Young of the year seals, naïve to foraging or the ocean, were placed in a pool and tasked with finding boxes with fish, and when successful, would consume fish.  Lead author Amanda Stansbury explains, “We had three tests.  The first test consisted of 20 boxes, 18 empty, one tagged fish, and one untagged fish. Then on top of that we had two controls; the tag only control where 19 boxes were empty and one had just a tag, no fish, and then the all fish control where 18 boxes had fish the seals couldn’t access, and one with an accessible fish with tag, and one with an accessible fish without tag.”

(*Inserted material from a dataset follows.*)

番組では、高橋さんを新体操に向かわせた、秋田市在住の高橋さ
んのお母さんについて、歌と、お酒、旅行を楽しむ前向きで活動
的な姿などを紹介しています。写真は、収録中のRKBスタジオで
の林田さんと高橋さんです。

Seals during the tag-only control found the tag box just as quickly as they found any randomly selected box, suggesting that at this stage of the study, the tag signal did not hold any significance.  In the all fish control (to make chemosensory information unreliable), seals found the tagged fish in much less time than they found the untagged fish.  In this controlled example, grey seals were able to associate acoustic pings with food and use the signals to forage more successfully.  However, small prey species aren’t the only fish carrying acoustic tags in the sea, many megafauna predators – like white sharks – are also tagged with acoustic pingers.  Surely a seal in the wild that has learned to associate pings with fish would eventually come face to face with a foe rather than food?

This topic is near and dear to my heart, as dozens of white sharks have been tracked with acoustic tags close to Cape fur seal colonies in South Africa (i.e. our work at Geyser Rock).  We did consider that the seals may be able to hear the tags and associate them with danger, but seals were oblivious to the nearby tagged sharks and these sharks executed several successful near-colony predations.   However, seal colonies are noisy places and the signals could be washed out by the ambience of the island.  Cape fur seals also have a wide range of effective habitat specific anti-predator tactics to avoid white sharks in general, so it is unlikely that shark-savvy seals would have the chance to associate acoustic signals with risk.  We’ll need an area with high overlap of predator naïve marine mammals where the majority of predators carry acoustic tags to see if marine mammals could benefit from using pings to identify threats.  As to whether or not marine mammals are using acoustic tags as dinner bells, we’ll need fine-scale tools to assess where predators and prey are overlapping and whether or not predations are actually occurring, which is where a new tag in development is picking up the slack.

The PDAT (Predation Detection Acoustic Tag) being developed by HTI Sonar detects and reports when your tagged fish has been consumed.  Additionally, HTI tags emit signals at/above 307kHz – outside the hearing range of many marine mammals.  A study combining these tags with traditional r-codes and high-resolution marine mammal movements may reveal more about acoustic signals being used by marine mammals in the wild to forage.  Orcas and salmon anyone?  Hypothetical study ideas are welcomed in the comments!

Bottom line: can seals detect the pings of acoustic tags and associate that with food?  Yes.  Does this actually happen in the wild?  More research needed!